> _Work instructions_:
With the images removed, transcribe the listing that follows exactly.

> _Records supplied_:
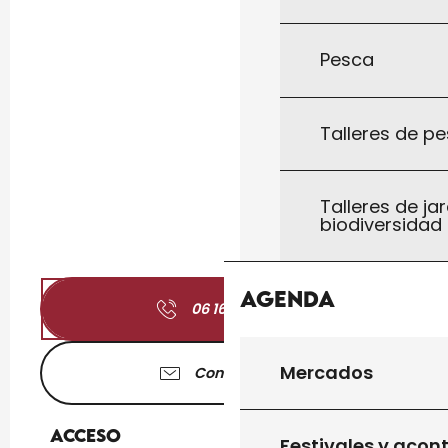
Pesca
Talleres de pe
Talleres de jar
biodiversidad
Agenda
06 16 78 74
▒▒
Mercados
Contáctenos
Acceso
Acceso
Festivales y acon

> _Answer_:
Pesca
Talleres de pe
Talleres de jar
biodiversidad
Agenda
06 16 78 74
▒▒
Mercados
Contáctenos
Acceso
Acceso
Festivales y acon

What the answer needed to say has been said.